Transcribed page contents ->

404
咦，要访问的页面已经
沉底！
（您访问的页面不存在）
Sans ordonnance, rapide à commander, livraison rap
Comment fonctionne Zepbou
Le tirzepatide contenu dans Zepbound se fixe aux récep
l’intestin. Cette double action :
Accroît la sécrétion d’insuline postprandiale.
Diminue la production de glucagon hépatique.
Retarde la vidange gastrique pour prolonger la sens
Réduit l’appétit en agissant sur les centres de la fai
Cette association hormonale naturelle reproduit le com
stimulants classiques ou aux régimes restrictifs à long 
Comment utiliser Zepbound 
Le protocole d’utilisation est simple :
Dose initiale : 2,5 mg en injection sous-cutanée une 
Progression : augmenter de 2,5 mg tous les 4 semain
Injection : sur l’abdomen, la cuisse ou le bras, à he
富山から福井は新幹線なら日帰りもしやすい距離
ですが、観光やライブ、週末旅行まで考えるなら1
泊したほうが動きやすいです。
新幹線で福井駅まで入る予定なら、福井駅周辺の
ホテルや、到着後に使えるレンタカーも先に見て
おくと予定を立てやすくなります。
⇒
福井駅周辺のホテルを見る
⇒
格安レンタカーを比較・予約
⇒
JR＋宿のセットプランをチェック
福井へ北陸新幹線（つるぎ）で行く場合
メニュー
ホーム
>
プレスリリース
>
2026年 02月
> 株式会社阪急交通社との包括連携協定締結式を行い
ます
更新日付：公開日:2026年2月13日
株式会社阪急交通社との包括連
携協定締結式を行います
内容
...
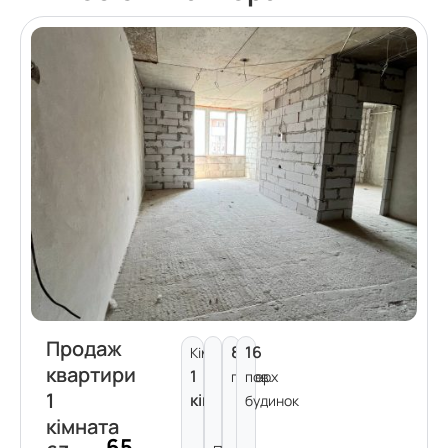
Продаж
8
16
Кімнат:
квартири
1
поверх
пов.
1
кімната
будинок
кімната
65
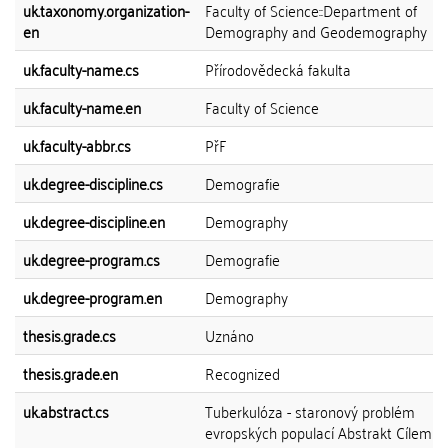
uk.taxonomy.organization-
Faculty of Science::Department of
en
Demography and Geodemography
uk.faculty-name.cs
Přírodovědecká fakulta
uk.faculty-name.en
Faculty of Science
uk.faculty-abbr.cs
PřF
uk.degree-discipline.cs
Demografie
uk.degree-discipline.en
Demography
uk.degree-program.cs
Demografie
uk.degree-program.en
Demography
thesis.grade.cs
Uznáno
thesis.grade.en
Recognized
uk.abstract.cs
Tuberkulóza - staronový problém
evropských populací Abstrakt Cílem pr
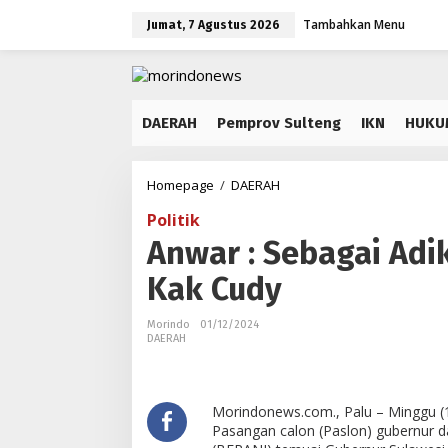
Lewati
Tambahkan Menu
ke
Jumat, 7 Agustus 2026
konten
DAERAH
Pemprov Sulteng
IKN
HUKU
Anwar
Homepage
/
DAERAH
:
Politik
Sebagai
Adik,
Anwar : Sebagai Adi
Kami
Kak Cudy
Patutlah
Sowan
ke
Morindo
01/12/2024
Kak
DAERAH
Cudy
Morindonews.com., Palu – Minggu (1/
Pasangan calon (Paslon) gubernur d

The problem ->
Above, find the line holding "uk.faculty-abbr.cs" and the line holding "Pasangan calon (Paslon) gubernur d". Print exactly those two lines and every line between them, but no pictures.

Result of this exercise ->
uk.faculty-abbr.cs
PřF
uk.degree-discipline.cs
Demografie
uk.degree-discipline.en
Demography
uk.degree-program.cs
Demografie
uk.degree-program.en
Demography
thesis.grade.cs
Uznáno
thesis.grade.en
Recognized
uk.abstract.cs
Tuberkulóza - staronový problém
evropských populací Abstrakt Cílem pr
Lewati
Tambahkan Menu
ke
Jumat, 7 Agustus 2026
konten
DAERAH
Pemprov Sulteng
IKN
HUKU
Anwar
Homepage
/
DAERAH
:
Politik
Sebagai
Adik,
Anwar : Sebagai Adi
Kami
Kak Cudy
Patutlah
Sowan
ke
Morindo
01/12/2024
Kak
DAERAH
Cudy
Morindonews.com., Palu – Minggu (1/
Pasangan calon (Paslon) gubernur d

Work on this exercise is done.